Respirator approval rules for designated substances expanded to recognize CSA Group certification
Starting mid-2026, respirators used under Ontario's Designated Substances regulation will be accepted if approved by NIOSH, by the CSA Group (a newly recognized certifier), or by another agency whose protection is judged equivalent to either NIOSH or CSA. Previously, only NIOSH approval or an equivalency opinion was required. For asbestos protection specifically, the filter designation codes are also being updated: the current 'N-100, R-100 or P-100' labelling will be replaced with expanded codes including 'CA-N100, CA-R100 and CA-P100' to align with CSA standards. Employers who supply workers with respirators for designated-substance work should verify that their equipment selections and purchasing specifications reflect the updated approval criteria and filter codes before the changes take effect.

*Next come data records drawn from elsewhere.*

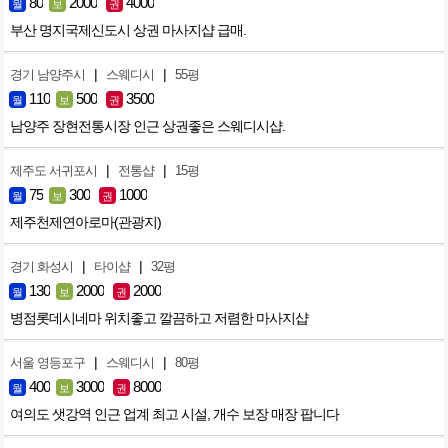
80
2000
4000
월
보
권
부산 명지국제신도시 상권 마사지샵 급매.
|
|
경기 남양주시
스웨디시
55평
110
500
3500
월
보
권
남양주 장현전통시장 인근 상권좋은 스웨디시샵.
|
|
제주도 서귀포시
전통샵
15평
75
300
1000
월
보
권
제주천제연아로마(관광지)
|
|
경기 화성시
타이샵
32평
130
2000
2000
월
보
권
병점롯데시네마 위치좋고 깔끔하고 저렴한 마사지샵
|
|
서울 영등포구
스웨디시
80평
400
3000
8000
월
보
권
여의도 샛강역 인근 업계 최고 시설, 개수 보장 매장 팝니다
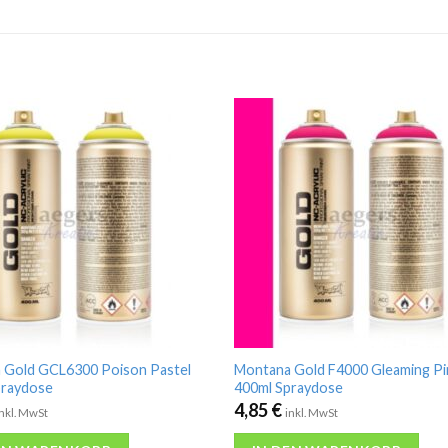
 Gold GCL6300 Poison Pastel
Montana Gold F4000 Gleaming Pin
praydose
400ml Spraydose
4,85
€
inkl. MwSt
inkl. MwSt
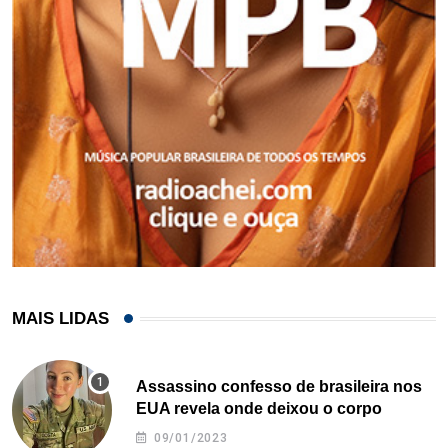
MAIS LIDAS
Assassino confesso de brasileira nos
EUA revela onde deixou o corpo
09/01/2023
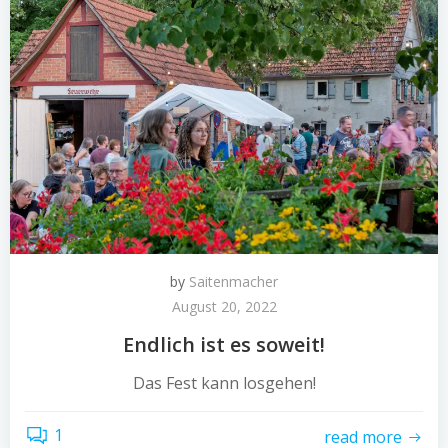
by
Saitenmacher
August 20, 2022
Endlich ist es soweit!
Das Fest kann losgehen!
1
read more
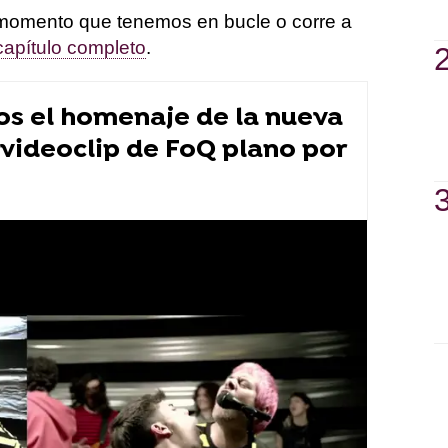
e momento que tenemos en bucle o corre a
 capítulo completo
.
s el homenaje de la nueva
 videoclip de FoQ plano por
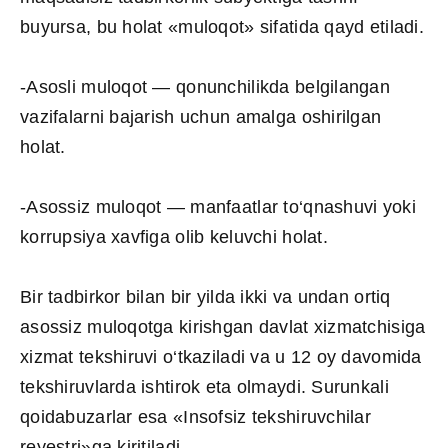
buyursa, bu holat «muloqot» sifatida qayd etiladi.
-Asosli muloqot — qonunchilikda belgilangan
vazifalarni bajarish uchun amalga oshirilgan
holat.
-Asossiz muloqot — manfaatlar to‘qnashuvi yoki
korrupsiya xavfiga olib keluvchi holat.
Bir tadbirkor bilan bir yilda ikki va undan ortiq
asossiz muloqotga kirishgan davlat xizmatchisiga
xizmat tekshiruvi o‘tkaziladi va u 12 oy davomida
tekshiruvlarda ishtirok eta olmaydi. Surunkali
qoidabuzarlar esa «Insofsiz tekshiruvchilar
reyestri»ga kiritiladi.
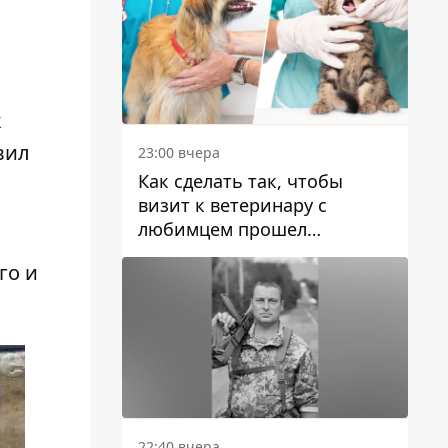
к
вил
23:00 вчера
Как сделать так, чтобы
визит к ветеринару с
любимцем прошел
спокойно: простые советы
го и
22:40 вчера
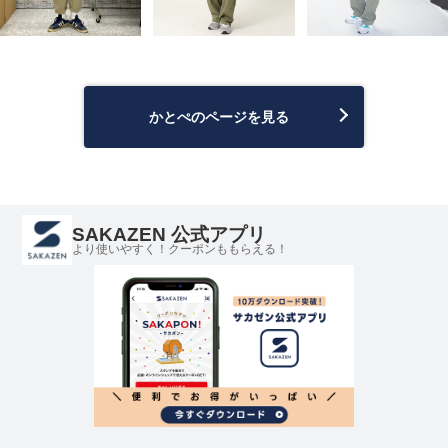
かとぺのページを見る
SAKAZEN 公式アプリ
より使いやすく！クーポンももらえる！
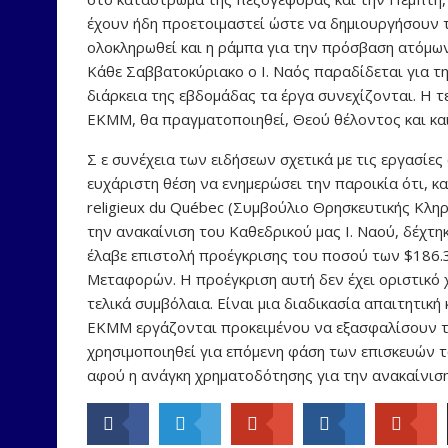
έχουν ήδη προετοιμαστεί ώστε να δημιουργήσουν τα
ολοκληρωθεί και η ράμπα για την πρόσβαση ατόμων
Κάθε Σαββατοκύριακο ο Ι. Ναός παραδίδεται για 
διάρκεια της εβδομάδας τα έργα συνεχίζονται. Η τ
ΕΚΜΜ, θα πραγματοποιηθεί, Θεού θέλοντος και και
Σ ε συνέχεια των ειδήσεων σχετικά με τις εργασίε
ευχάριστη θέση να ενημερώσει την παροικία ότι, κα
religieux du Québec (Συμβούλιο Θρησκευτικής Κλη
την ανακαίνιση του Καθεδρικού μας Ι. Ναού, δέχτ
έλαβε επιστολή προέγκρισης του ποσού των $186.
Μεταφορών. Η προέγκριση αυτή δεν έχει οριστικό 
τελικά συμβόλαια. Είναι μια διαδικασία απαιτητική
ΕΚΜΜ εργάζονται προκειμένου να εξασφαλίσουν τη
χρησιμοποιηθεί για επόμενη φάση των επισκευών του
αφού η ανάγκη χρηματοδότησης για την ανακαίνιση 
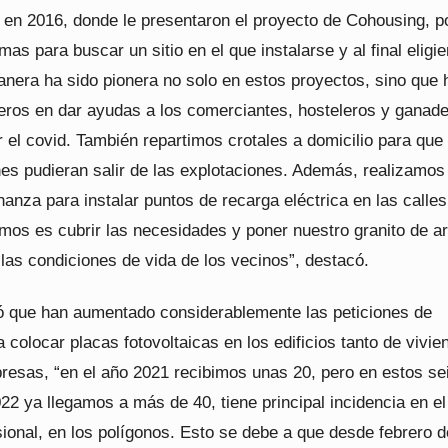
 en 2016, donde le presentaron el proyecto de Cohousing, p
mas para buscar un sitio en el que instalarse y al final eligi
lanera ha sido pionera no solo en estos proyectos, sino que
meros en dar ayudas a los comerciantes, hosteleros y ganad
 el covid. También repartimos crotales a domicilio para que 
es pudieran salir de las explotaciones. Además, realizamos 
anza para instalar puntos de recarga eléctrica en las calles
mos es cubrir las necesidades y poner nuestro granito de a
las condiciones de vida de los vecinos”, destacó.
 que han aumentado considerablemente las peticiones de
a colocar placas fotovoltaicas en los edificios tanto de vivie
esas, “en el año 2021 recibimos unas 20, pero en estos se
2 ya llegamos a más de 40, tiene principal incidencia en el
sional, en los polígonos. Esto se debe a que desde febrero 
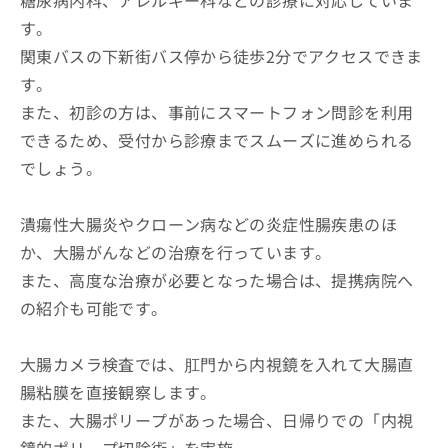
糖尿病内科、アレルギー科などの診療に対応していま
す。
関東バスの下新街バス停から徒歩2分でアクセスできま
す。
また、初診の方は、事前にスマートフォン問診を利用
できるため、受付から診療までスムーズに進められる
でしょう。
潰瘍性大腸炎やクローン病などの炎症性腸疾患のほ
か、大腸がんなどの治療を行っています。
また、高度な治療が必要となった場合は、提携病院へ
の紹介も可能です。
大腸カメラ検査では、肛門から内視鏡を入れて大腸直
腸粘膜を直接観察します。
また、大腸ポリープがあった場合、日帰りでの「内視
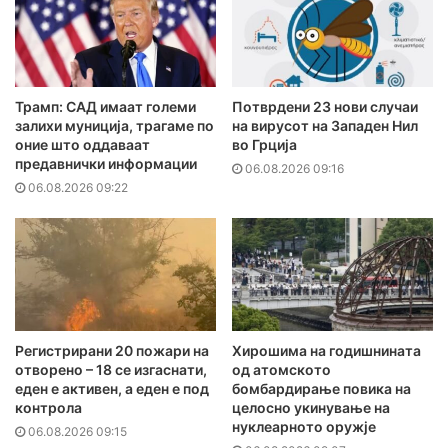
Трамп: САД имаат големи
Потврдени 23 нови случаи
залихи муниција, трагаме по
на вирусот на Западен Нил
оние што оддаваат
во Грција
предавнички информации
06.08.2026 09:16
06.08.2026 09:22
Регистрирани 20 пожари на
Хирошима на годишнината
отворено – 18 се изгаснати,
од атомското
еден е активен, а еден е под
бомбардирање повика на
контрола
целосно укинување на
нуклеарното оружје
06.08.2026 09:15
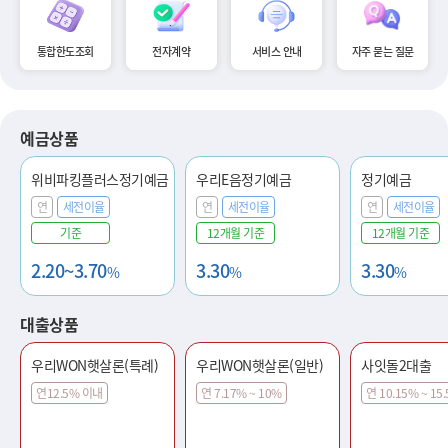
통합한도조회
전자계약
서비스 안내
자주 묻는 질문
예금상품
위비파킹플러스정기예금
우리E음정기예금
정기예금
연
세전이율
연
세전이율
연
세전이율
기준
12개월 기준
12개월 기준
2.20~3.70
3.30
3.30
%
%
%
대출상품
우리WON햇살론(특례)
우리WON햇살론(일반)
사잇돌2대출
연12.5% 이내
연 7.17% ~ 10%
연 10.15% ~ 15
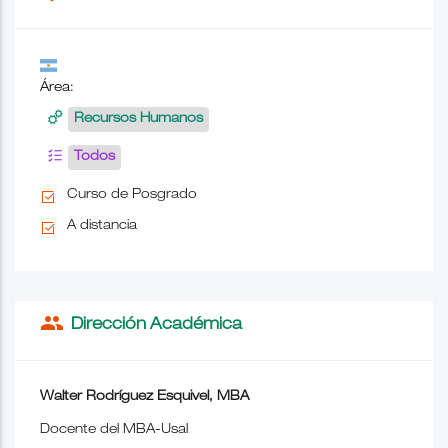
Área:
Recursos Humanos
Todos
Curso de Posgrado
A distancia
people
Dirección Académica
Walter Rodríguez Esquivel, MBA
Docente del MBA-Usal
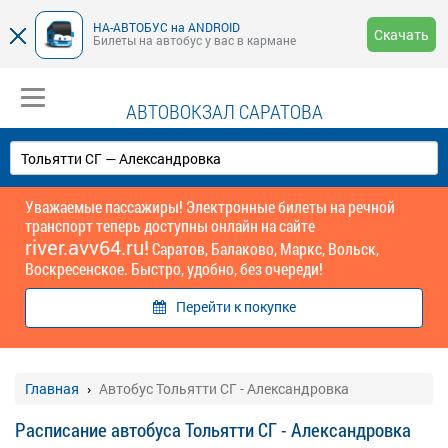
НА-АВТОБУС на ANDROID
Скачать
Билеты на автобус у вас в кармане
АВТОВОКЗАЛ САРАТОВА
Уважаемые пассажиры! Электронные билеты на речной
транспорт теперь доступны онлайн на сайте
river.avv64.ru!
Саратов, Балаково, Маркс, Вольск,
Воскресенское. Быстро, удобно, без очереди!
Перейти к покупке
Главная
Автобус Тольятти СГ - Александровка
Расписание автобуса Тольятти СГ - Александровка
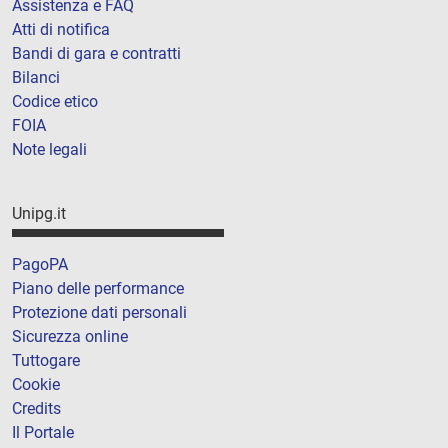
Assistenza e FAQ
Atti di notifica
Bandi di gara e contratti
Bilanci
Codice etico
FOIA
Note legali
Unipg.it
PagoPA
Piano delle performance
Protezione dati personali
Sicurezza online
Tuttogare
Cookie
Credits
Il Portale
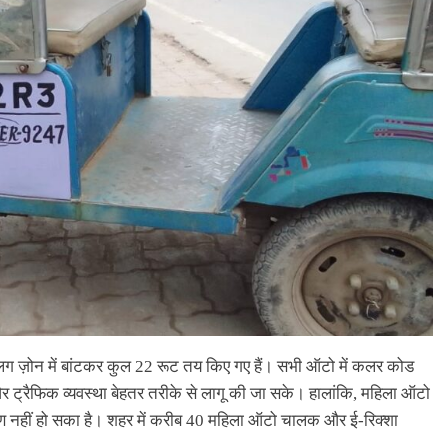
ग ज़ोन में बांटकर कुल 22 रूट तय किए गए हैं। सभी ऑटो में कलर कोड
र ट्रैफिक व्यवस्था बेहतर तरीके से लागू की जा सके। हालांकि, महिला ऑटो
रण नहीं हो सका है। शहर में करीब 40 महिला ऑटो चालक और ई-रिक्शा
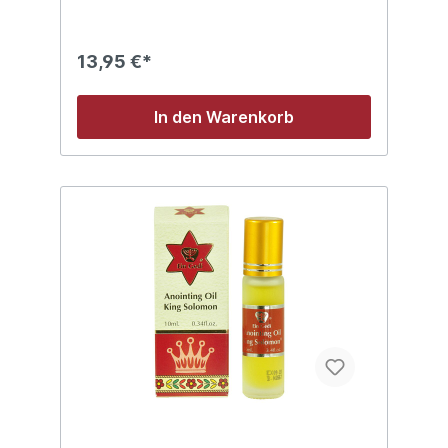
13,95 €*
In den Warenkorb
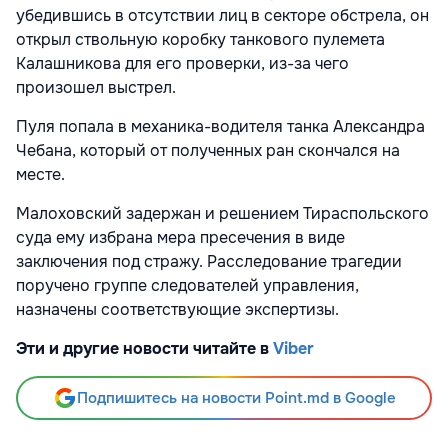
убедившись в отсутствии лиц в секторе обстрела, он
открыл ствольную коробку танкового пулемета
Калашникова для его проверки, из-за чего
произошел выстрел.
Пуля попала в механика-водителя танка Александра
Чебана, который от полученных ран скончался на
месте.
Малоховский задержан и решением Тираспольского
суда ему избрана мера пресечения в виде
заключения под стражу. Расследование трагедии
поручено группе следователей управления,
назначены соответствующие экспертизы.
Эти и другие новости читайте в
Viber
Подпишитесь на новости Point.md в Google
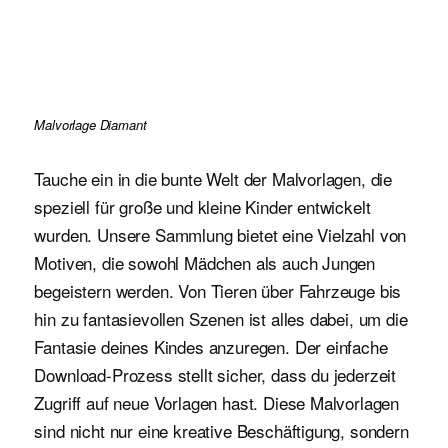
Malvorlage Diamant
Tauche ein in die bunte Welt der Malvorlagen, die
speziell für große und kleine Kinder entwickelt
wurden. Unsere Sammlung bietet eine Vielzahl von
Motiven, die sowohl Mädchen als auch Jungen
begeistern werden. Von Tieren über Fahrzeuge bis
hin zu fantasievollen Szenen ist alles dabei, um die
Fantasie deines Kindes anzuregen. Der einfache
Download-Prozess stellt sicher, dass du jederzeit
Zugriff auf neue Vorlagen hast. Diese Malvorlagen
sind nicht nur eine kreative Beschäftigung, sondern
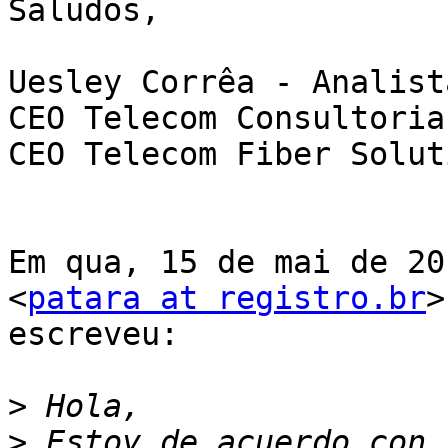
Saludos,

Uesley Corrêa - Analist
CEO Telecom Consultoria
CEO Telecom Fiber Soluti
Em qua, 15 de mai de 20
<
patara at registro.br
>

escreveu:

>
>
 Estoy de acuerdo con 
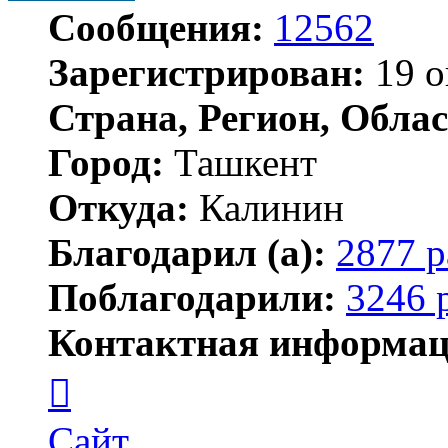
Сообщения:
12562
Зарегистрирован:
19 о
Страна, Регион, Облас
Город:
Ташкент
Откуда:
Калинин
Благодарил (а):
2877 р
Поблагодарили:
3246 
Контактная информац
Контактная
информация
пользователя
Maks42
Сайт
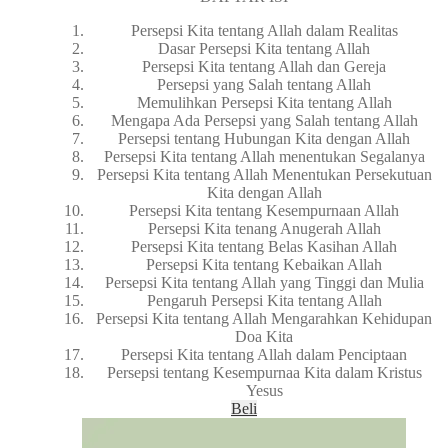
Persepsi Kita tentang Allah dalam Realitas
Dasar Persepsi Kita tentang Allah
Persepsi Kita tentang Allah dan Gereja
Persepsi yang Salah tentang Allah
Memulihkan Persepsi Kita tentang Allah
Mengapa Ada Persepsi yang Salah tentang Allah
Persepsi tentang Hubungan Kita dengan Allah
Persepsi Kita tentang Allah menentukan Segalanya
Persepsi Kita tentang Allah Menentukan Persekutuan
Kita dengan Allah
Persepsi Kita tentang Kesempurnaan Allah
Persepsi Kita tenang Anugerah Allah
Persepsi Kita tentang Belas Kasihan Allah
Persepsi Kita tentang Kebaikan Allah
Persepsi Kita tentang Allah yang Tinggi dan Mulia
Pengaruh Persepsi Kita tentang Allah
Persepsi Kita tentang Allah Mengarahkan Kehidupan
Doa Kita
Persepsi Kita tentang Allah dalam Penciptaan
Persepsi tentang Kesempurnaa Kita dalam Kristus
Yesus
Beli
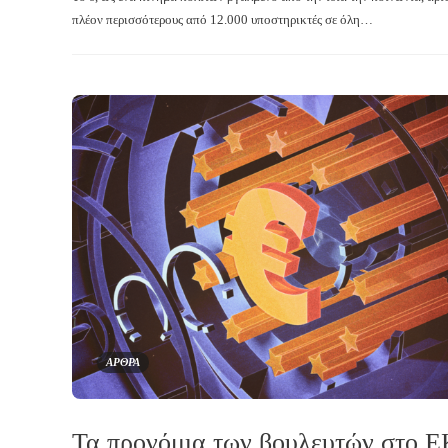
πλέον περισσότερους από 12.000 υποστηρικτές σε όλη…
ΑΡΘΡΑ
Τα προνόμια των βουλευτών στο Ε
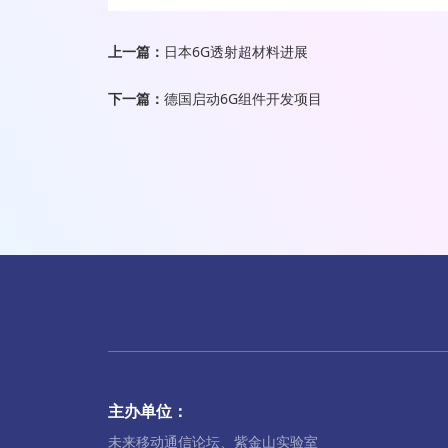
上一篇：
日本6G透射超材料进展
下一篇：
德国启动6G组件开发项目
主办单位：
未来移动通信论坛、紫金山实验室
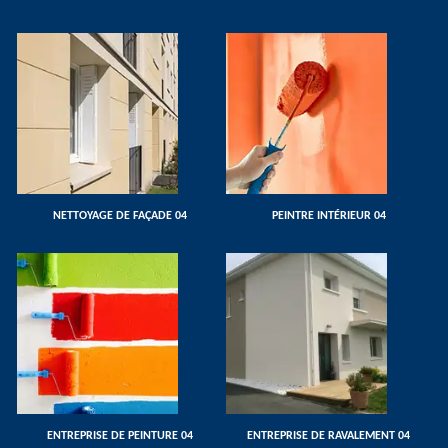
NETTOYAGE DE FAÇADE 04
PEINTRE INTÉRIEUR 04
ENTREPRISE DE PEINTURE 04
ENTREPRISE DE RAVALEMENT 04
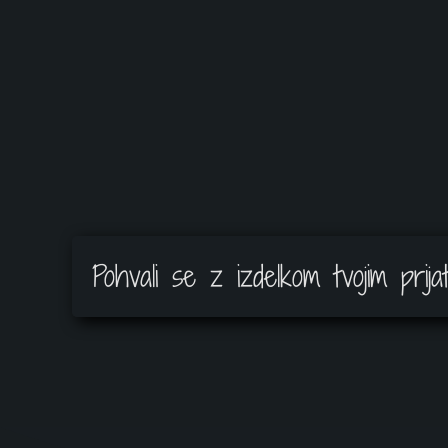
Pohvali se z izdelkom tvojim prijat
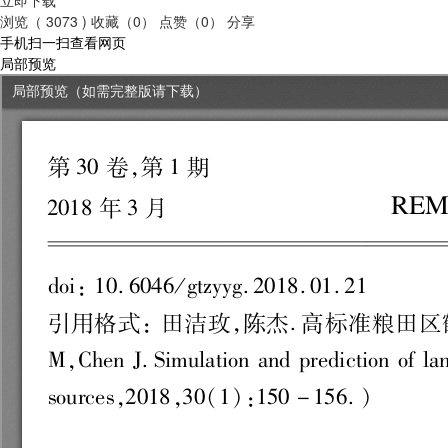
浏览（ 3073 )
收藏（0）
点赞（0）
分享
手机扫一扫查看网页
局部预览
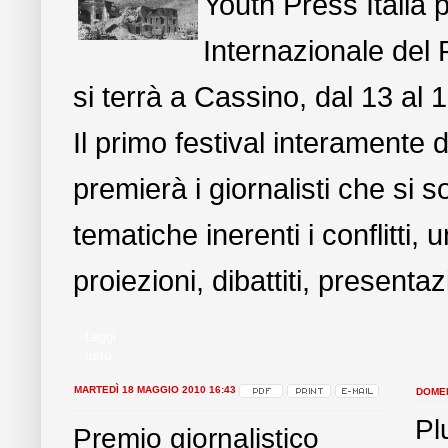
Youth Press Italia 
Internazionale del 
si terrà a Cassino, dal 13 al 
Il primo festival interamente 
premierà i giornalisti che si s
tematiche inerenti i conflitti,
proiezioni, dibattiti, presenta
Leggi
tutto...
MARTEDÌ 18 MAGGIO 2010 16:43
DOMEN
Pl
Premio giornalistico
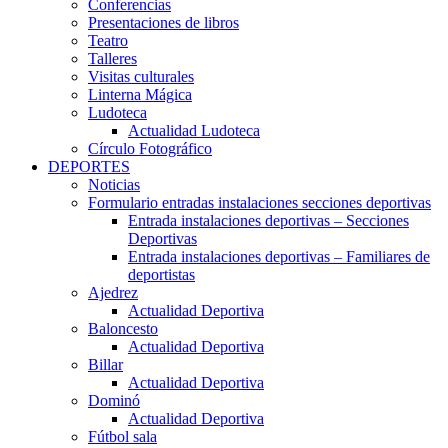
Conferencias
Presentaciones de libros
Teatro
Talleres
Visitas culturales
Linterna Mágica
Ludoteca
Actualidad Ludoteca
Círculo Fotográfico
DEPORTES
Noticias
Formulario entradas instalaciones secciones deportivas
Entrada instalaciones deportivas – Secciones
Deportivas
Entrada instalaciones deportivas – Familiares de
deportistas
Ajedrez
Actualidad Deportiva
Baloncesto
Actualidad Deportiva
Billar
Actualidad Deportiva
Dominó
Actualidad Deportiva
Fútbol sala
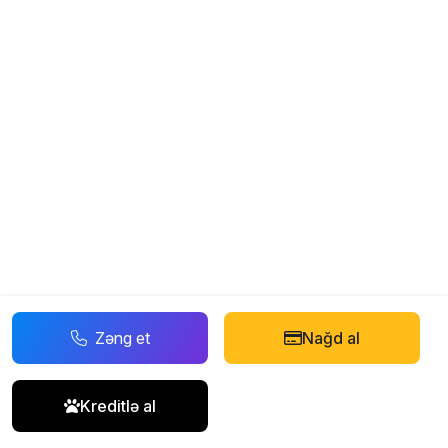
Zəng et
Nağd al
Kreditlə al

Asbestos rules to accept CSA-certified respirators alongside NIOSH-approved ones starting mid-2026
Amendments scheduled to take effect add the CSA Group (CSA) as an accepted respirator certification body alongside the existing NIOSH standard for asbestos work on construction projects and in buildings. Workers and employers will be able to use respirators approved by either NIOSH or CSA when asbestos exposure controls require respiratory protection. The respirator filter designations in Table 2 are also being updated to reflect current NIOSH and new CSA filter coding conventions (e.g., N100, CA-N100, R100, CA-R100, P100, CA-P100 replacing the older hyphenated codes). Employers and safety managers should review their respirator procurement and worker training to ensure equipment meets either the NIOSH or CSA approval standards once the changes are in force.
Respirator approval rules updated to recognize CSA Group certification alongside NIOSH
Starting mid-2026, respirators provided to workers can be approved by the CSA Group (CSA) as an alternative to NIOSH approval, not just by NIOSH or a qualified-opinion-backed third party. The amendment adds CSA as a recognized certifying body in the respirator selection requirements and updates the filter designation codes for asbestos work (e.g., 'N-100' becomes 'N100' or 'CA-N100', and equivalent changes for R and P series filters). Employers who select and provide respirators will need to ensure their equipment meets the updated approval and filter labelling standards. Anyone currently specifying respirators for workers—particularly for asbestos exposure—should check that the filter designations in their written programs match the new codes.